From the previous topic, I understand that for short kernels (short time or small grid size) and with respect to multiple passes, the hit rate is maybe inaccurate. But specifically I want to know can I assume 1 pass hit rate is 43.3% because 3 passes is 130%?
No, you cannot make that assumption. The passes collect different metrics. For example 1000 accesses and 940 hits would give you a 94% hit rate. But if accesses and hits are collected in different passes and the the run is so short that it doesn’t saturate the GPU/reach steady state as described in the other thread, the ratio may get messed up. It isn’t divisible by the number of passes.
The reason that multi-pass is problematic is that the two metrics can be collected in different passes.
NCU --cache-control defaults to all (caches are flushed and invalidated).

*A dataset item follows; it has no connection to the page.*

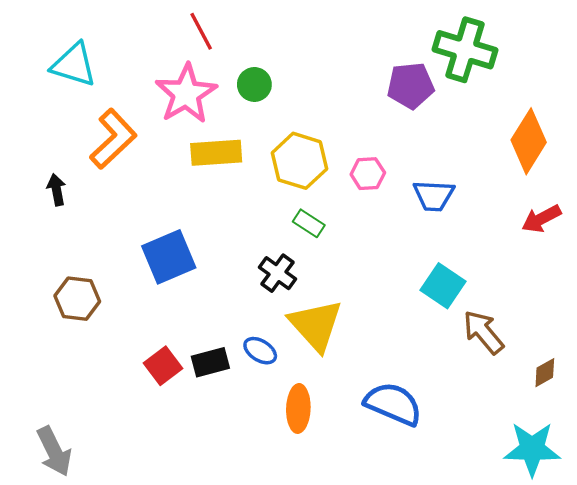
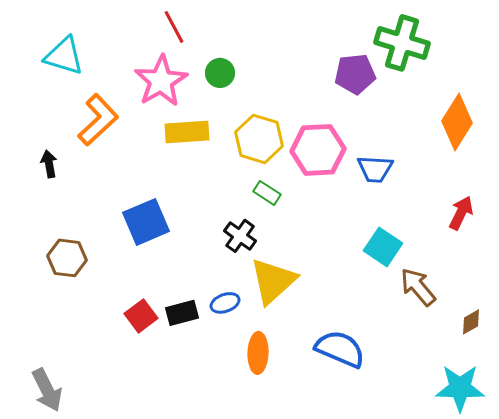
pink hexagon: (368, 174) -> (318, 150), size x1.8
red arrow: (541, 219) -> (461, 213), moved, turned 144
yellow triangle: (316, 325) -> (273, 281), turned 30
blue ellipse: (260, 351) -> (225, 303), turned -52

This helps but there can still be a lot of race conditions on small kernels that may cause incorrect results.
The metric listed above is for all L2 accesses. It does not filter to SM L1TEX. As such one pass may get data traffic from another independent engine or units such as copy engines, display, instruction cache, and MMU can drive small differences in values that for a small grid launch can result in out of bounds or inconsistent values.
You may get more deterministic results by calculating your own hit rate as
Using srcunit_tex will remove some temporal data accesses from other engines such as the copy engine and may remove inconsistent MMU accesses. This is still not 100% accurate on systems that cannot collected both hit and miss on the same pass.
“require 3 passes”
If metrics take more than 1 pass then NCU will add an additional pass to try to reduce cost of state restore.
Pass 1 - NCU optimizes what data needs to be restored
Pass 2 - collect hit
Pass 3 - collect miss
Some GPUs support collection of hit and miss in the same pass.
For many metrics you need to saturate the GPU in order to resolve the multi-pass issue.